WHAT NEEDS TO BE DONE - Number of lines with "avoid" in the data: give that figure by itself.

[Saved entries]
◇ ◇ ◇ ◇ ◇ ◇ ◇

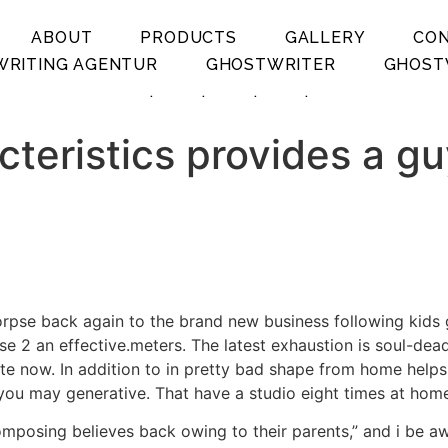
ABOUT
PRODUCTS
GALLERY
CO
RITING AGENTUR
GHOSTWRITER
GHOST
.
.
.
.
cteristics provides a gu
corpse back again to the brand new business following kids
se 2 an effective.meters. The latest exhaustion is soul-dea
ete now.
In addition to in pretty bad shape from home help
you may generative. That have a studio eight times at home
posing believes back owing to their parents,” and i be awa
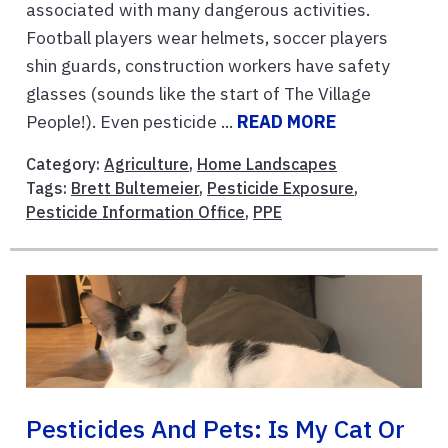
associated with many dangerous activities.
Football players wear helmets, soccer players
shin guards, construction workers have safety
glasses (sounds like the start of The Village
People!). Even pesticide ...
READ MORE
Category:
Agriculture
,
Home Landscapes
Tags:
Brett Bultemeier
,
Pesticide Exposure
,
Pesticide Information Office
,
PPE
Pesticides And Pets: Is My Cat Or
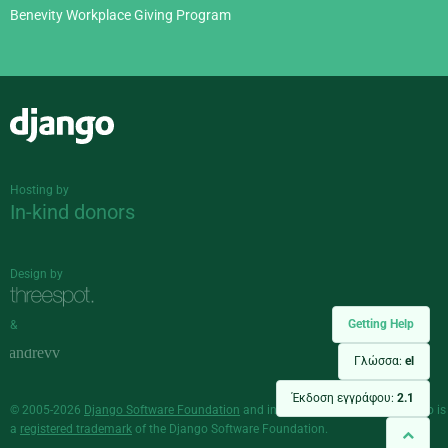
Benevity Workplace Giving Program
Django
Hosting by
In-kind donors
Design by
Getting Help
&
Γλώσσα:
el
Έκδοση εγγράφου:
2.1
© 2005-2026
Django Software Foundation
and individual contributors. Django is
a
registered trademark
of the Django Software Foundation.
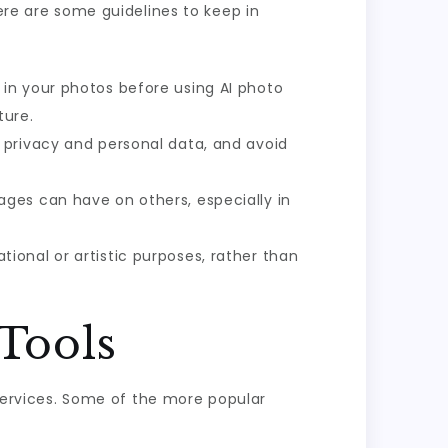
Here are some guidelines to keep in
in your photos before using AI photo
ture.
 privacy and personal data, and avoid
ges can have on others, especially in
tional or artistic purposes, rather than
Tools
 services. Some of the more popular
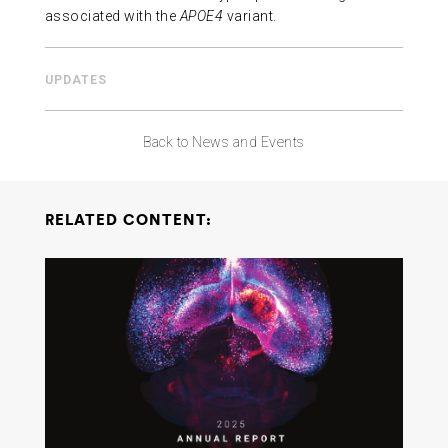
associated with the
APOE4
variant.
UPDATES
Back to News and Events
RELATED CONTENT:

◇ ◇ ◇ ◇ ◇ ◇ ◇

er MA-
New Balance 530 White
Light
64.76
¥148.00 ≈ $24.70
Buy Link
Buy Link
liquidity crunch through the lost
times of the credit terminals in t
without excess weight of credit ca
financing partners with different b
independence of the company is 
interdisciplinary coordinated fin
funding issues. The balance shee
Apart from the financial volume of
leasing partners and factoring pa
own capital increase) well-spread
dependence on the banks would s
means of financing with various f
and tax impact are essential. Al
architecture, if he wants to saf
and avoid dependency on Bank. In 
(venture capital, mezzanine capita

◇ ◇ ◇ ◇ ◇ ◇ ◇

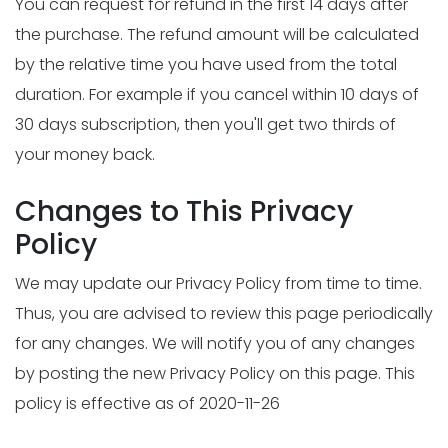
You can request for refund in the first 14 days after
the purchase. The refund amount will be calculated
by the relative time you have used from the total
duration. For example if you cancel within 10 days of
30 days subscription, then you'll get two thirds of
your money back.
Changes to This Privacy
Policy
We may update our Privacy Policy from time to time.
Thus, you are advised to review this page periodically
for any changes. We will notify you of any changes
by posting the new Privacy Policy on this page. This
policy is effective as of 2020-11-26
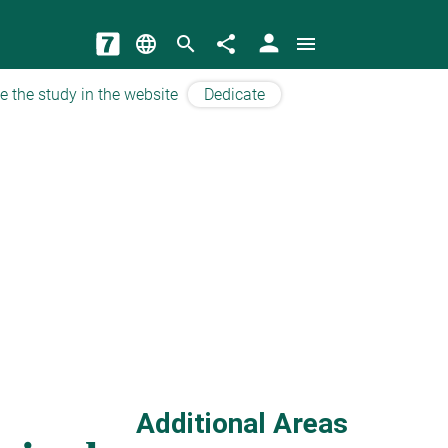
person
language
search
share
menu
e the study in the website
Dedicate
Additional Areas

◇ ◇ ◇ ◇ ◇ ◇ ◇

ANSWER SECTION - 2